┌──

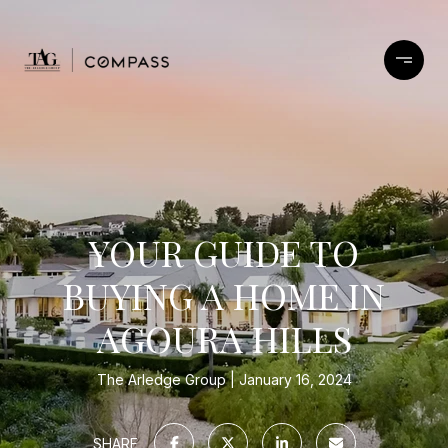
YOUR GUIDE TO
BUYING A HOME IN
AGOURA HILLS
The Arledge Group
January 16, 2024
SHARE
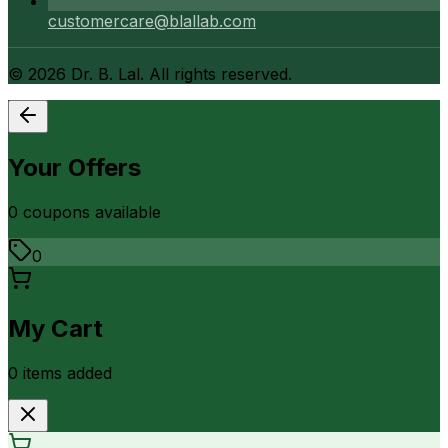
customercare@blallab.com
©
2026
Dr. B. Lal. All rights reserved.
Your Offers
0
coupon
s
available
0
My Cart
0
item
s
added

└──

YOUR ASSIGNMENT: Return all records verbatim and drop the pictures.

TASK RESULT:
YOUR GUIDE TO
BUYING A HOME IN
AGOURA HILLS
The Arledge Group
January 16, 2024
SHARE
customercare@blallab.com
©
2026
Dr. B. Lal. All rights reserved.
Your Offers
0
coupon
s
available
0
My Cart
0
item
s
added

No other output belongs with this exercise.